This same technique is also useful to make sure that parallel execution is enabled or disabled appropriately: tests/parallel-toserial.mk.

Python Unit Tests

In the early stages of pymake, only some portions of the data model and parser were implemented: there were lots of low-level functions for location-tracking, line continuations, and tokenizing. It was important to me that these low-level functions were rock-solid before I started attempting to glue them together.

The python standard library includes the unittest module, which is a simple framework for creating and running a test suite.

import unittest
class MyTest(unittest.TestCase):
  # any function named test* will be run as a single test case
  def test_arrayindex(self):
    self.assertEqual([1, 2, 3][0], 1)

pymake uses the unittest module to test the data model and parser: tests/datatests.py and tests/parsertests.py.

One annoying limitation of the unittest module is that is difficult to construct a set of test cases that run the same test code on different input data. To solve this problem, I wrote a multitest helper function. The developer writes a class with a testdata dictionary and a runSingle method, and multitest will create a test function for each element in the test data:

def multitest(cls):
    for name in cls.testdata.iterkeys():
        def m(self, name=name):
            return self.runSingle(*self.testdata[name])

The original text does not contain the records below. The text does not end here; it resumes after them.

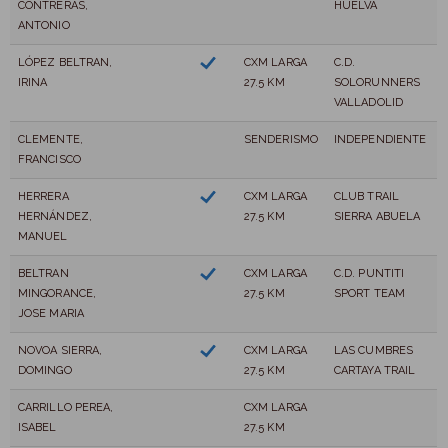
CONTRERAS,
HUELVA
ANTONIO
LÓPEZ BELTRAN,
CXM LARGA
C.D.
IRINA
27.5 KM
SOLORUNNERS
VALLADOLID
CLEMENTE,
SENDERISMO
INDEPENDIENTE
FRANCISCO
HERRERA
CXM LARGA
CLUB TRAIL
HERNÁNDEZ,
27.5 KM
SIERRA ABUELA
MANUEL
BELTRAN
CXM LARGA
C.D. PUNTITI
MINGORANCE,
27.5 KM
SPORT TEAM
JOSE MARIA
NOVOA SIERRA,
CXM LARGA
LAS CUMBRES
DOMINGO
27.5 KM
CARTAYA TRAIL
CARRILLO PEREA,
CXM LARGA
ISABEL
27.5 KM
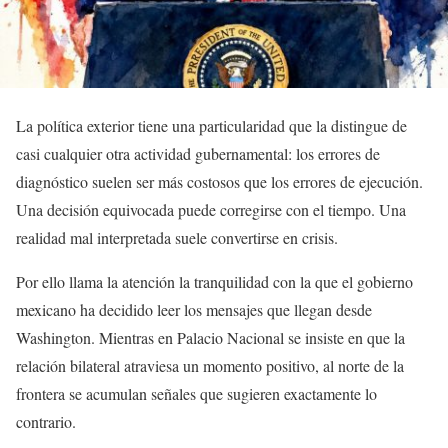
La política exterior tiene una particularidad que la distingue de
casi cualquier otra actividad gubernamental: los errores de
diagnóstico suelen ser más costosos que los errores de ejecución.
Una decisión equivocada puede corregirse con el tiempo. Una
realidad mal interpretada suele convertirse en crisis.
Por ello llama la atención la tranquilidad con la que el gobierno
mexicano ha decidido leer los mensajes que llegan desde
Washington. Mientras en Palacio Nacional se insiste en que la
relación bilateral atraviesa un momento positivo, al norte de la
frontera se acumulan señales que sugieren exactamente lo
contrario.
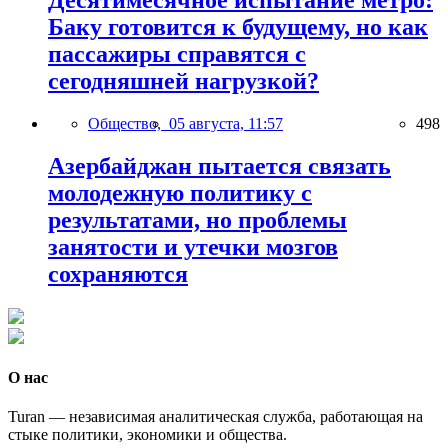
Десятимесячное испытание метро:
Баку готовится к будущему, но как
пассажиры справятся с
сегодняшней нагрузкой?
Общество,
05 августа, 11:57
498
Азербайджан пытается связать
молодежную политику с
результатами, но проблемы
занятости и утечки мозгов
сохраняются
О нас
Turan — независимая аналитическая служба, работающая на
стыке политики, экономики и общества.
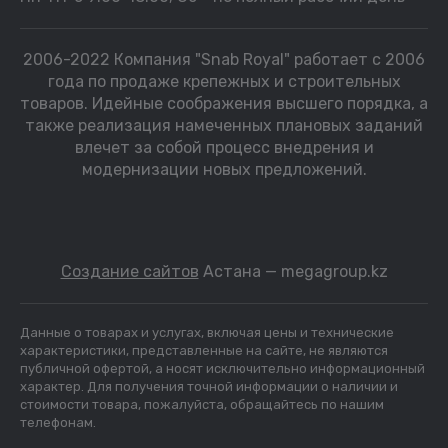
2006-2022 Компания "Snab Royal" работает с 2006
года по продаже крепежных и строительных
товаров. Идейные соображения высшего порядка, а
также реализация намеченных плановых заданий
влечет за собой процесс внедрения и
модернизации новых предложений.
Создание сайтов
Астана — megagroup.kz
Данные о товарах и услугах, включая цены и технические
характеристики, представленные на сайте, не являются
публичной офертой, а носят исключительно информационный
характер. Для получения точной информации о наличии и
стоимости товара, пожалуйста, обращайтесь по нашим
телефонам.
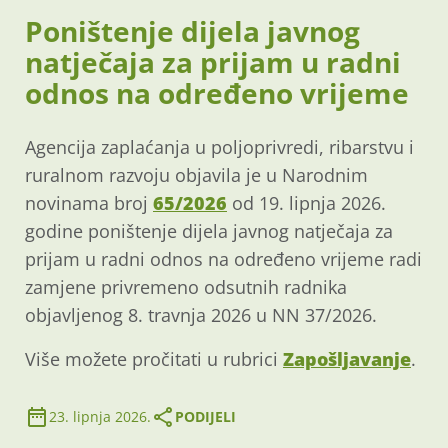
Poništenje dijela javnog
natječaja za prijam u radni
odnos na određeno vrijeme
Agencija zaplaćanja u poljoprivredi, ribarstvu i
ruralnom razvoju objavila je u Narodnim
novinama broj
65/2026
od 19. lipnja 2026.
godine poništenje dijela javnog natječaja za
prijam u radni odnos na određeno vrijeme radi
zamjene privremeno odsutnih radnika
objavljenog 8. travnja 2026 u NN 37/2026.
Više možete pročitati u rubrici
Zapošljavanje
.
23. lipnja 2026.
PODIJELI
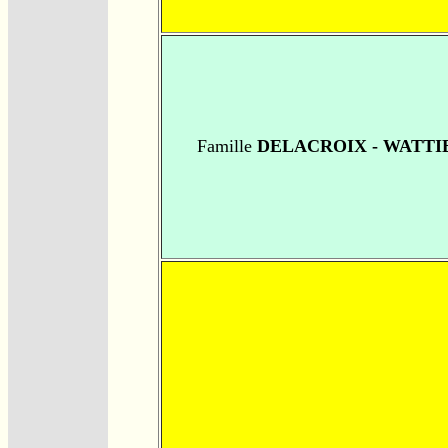
Famille
DELACROIX - WATTI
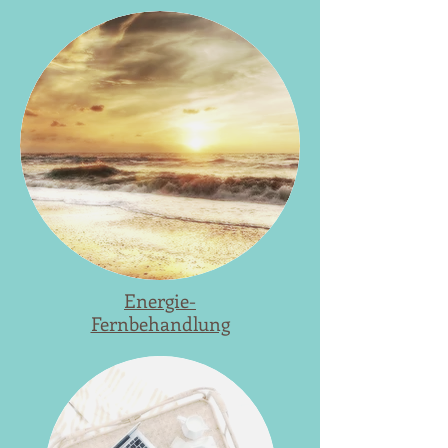
Energie-
Fernbehandlung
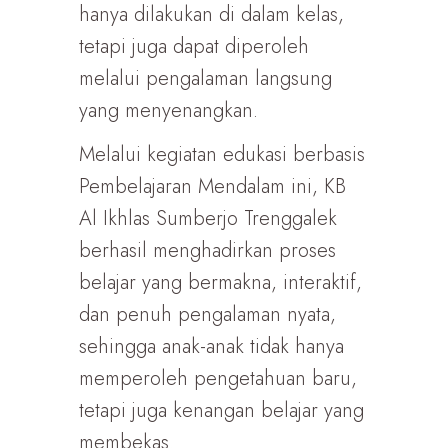
hanya dilakukan di dalam kelas,
tetapi juga dapat diperoleh
melalui pengalaman langsung
yang menyenangkan.
Melalui kegiatan edukasi berbasis
Pembelajaran Mendalam ini, KB
Al Ikhlas Sumberjo Trenggalek
berhasil menghadirkan proses
belajar yang bermakna, interaktif,
dan penuh pengalaman nyata,
sehingga anak-anak tidak hanya
memperoleh pengetahuan baru,
tetapi juga kenangan belajar yang
membekas.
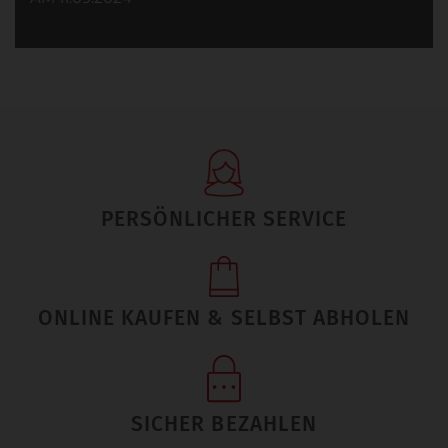
PERSÖNLICHER SERVICE
ONLINE KAUFEN & SELBST ABHOLEN
SICHER BEZAHLEN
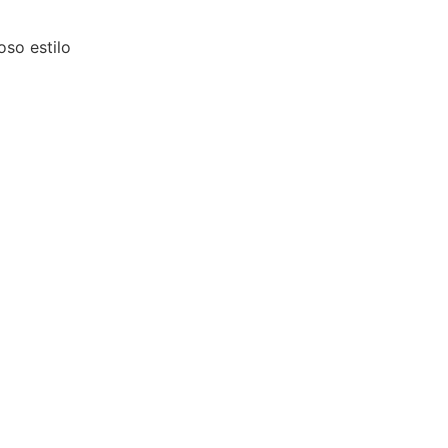
oso estilo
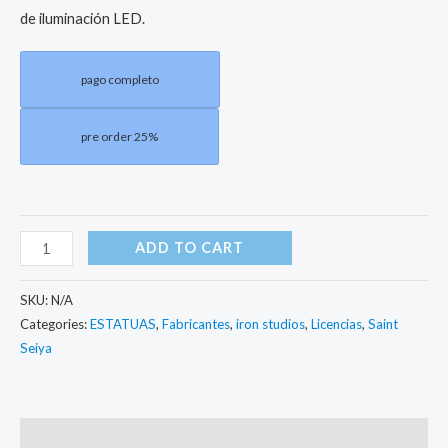
de iluminación LED.
pago completo
pre order 25%
ADD TO CART
SKU:
N/A
Categories:
ESTATUAS
,
Fabricantes
,
iron studios
,
Licencias
,
Saint
Seiya
Description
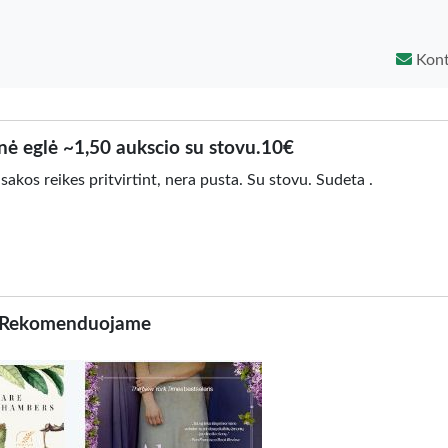
Kont
nė eglė ~1,50 aukscio su stovu.10€
sakos reikes pritvirtint, nera pusta. Su stovu. Sudeta .
Rekomenduojame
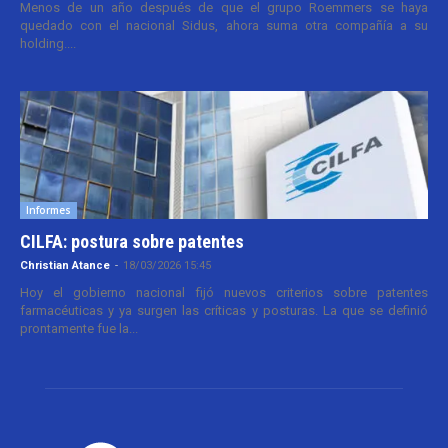
Menos de un año después de que el grupo Roemmers se haya
quedado con el nacional Sidus, ahora suma otra compañía a su
holding....
Informes
CILFA: postura sobre patentes
Christian Atance
-
18/03/2026 15:45
Hoy el gobierno nacional fijó nuevos criterios sobre patentes
farmacéuticas y ya surgen las críticas y posturas. La que se definió
prontamente fue la...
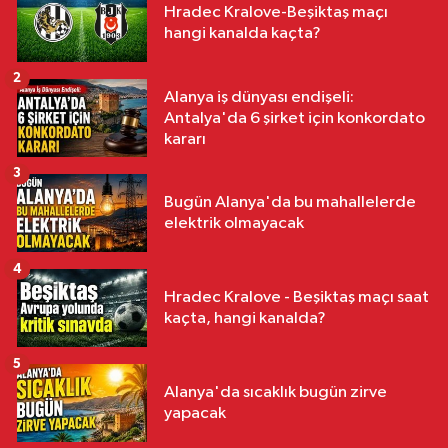
Hradec Kralove-Beşiktaş maçı
hangi kanalda kaçta?
2
Alanya iş dünyası endişeli:
Antalya'da 6 şirket için konkordato
kararı
3
Bugün Alanya'da bu mahallelerde
elektrik olmayacak
4
Hradec Kralove - Beşiktaş maçı saat
kaçta, hangi kanalda?
5
Alanya'da sıcaklık bugün zirve
yapacak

        setattr(cls, 'test_%s' % name, m)
    return cls

class TokenTest(TestBase):
    testdata = {
        'wsmatch': ('  ifdef FOO', 2, ('ifdef', 'else'), True, 'ifdef', 8),
        'wsnomatch': ('  unexpected FOO', 2, ('ifdef', 'else'), True, None, 2),
        'wsnows': ('  ifdefFOO', 2, ('ifdef', 'else'), True, None, 2),
        'paren': (' "hello"', 1, ('(', "'", '"'), False, '"', 2),
        }

    def runSingle(self, s, start, tlist, needws, etoken, eoffset):
        d = pymake.parser.Data.fromstring(s, None)
        tl = pymake.parser.TokenList.get(tlist)
        atoken, aoffset = d.findtoken(start, tl, needws)
        self.assertEqual(atoken, etoken)
        self.assertEqual(aoffset, eoffset)
multitest(TokenTest)

Tests Allow For Simple Refactoring

Every project I’ve worked on has had to refactor code after it was first written. Sometimes you know you’ll have to refactor code in the future. Other times, you discover the need to refactor code well after you’ve started writing it. In either case, the test suite can allow you to perform large-scale refactoring tasks with confidence. Two examples will help explain how refactoring was important:

Makefile Variable Value Representation

VAR = $(OTHER) $(function arg1,arg2)

Makefiles have two different “flavors” of variables, recursive and simple. When I first started pymake, I decided to parse recursive variable declarations “immediately” into an Expansion object. This worked well, and it made reporting the locations of parse errors easy.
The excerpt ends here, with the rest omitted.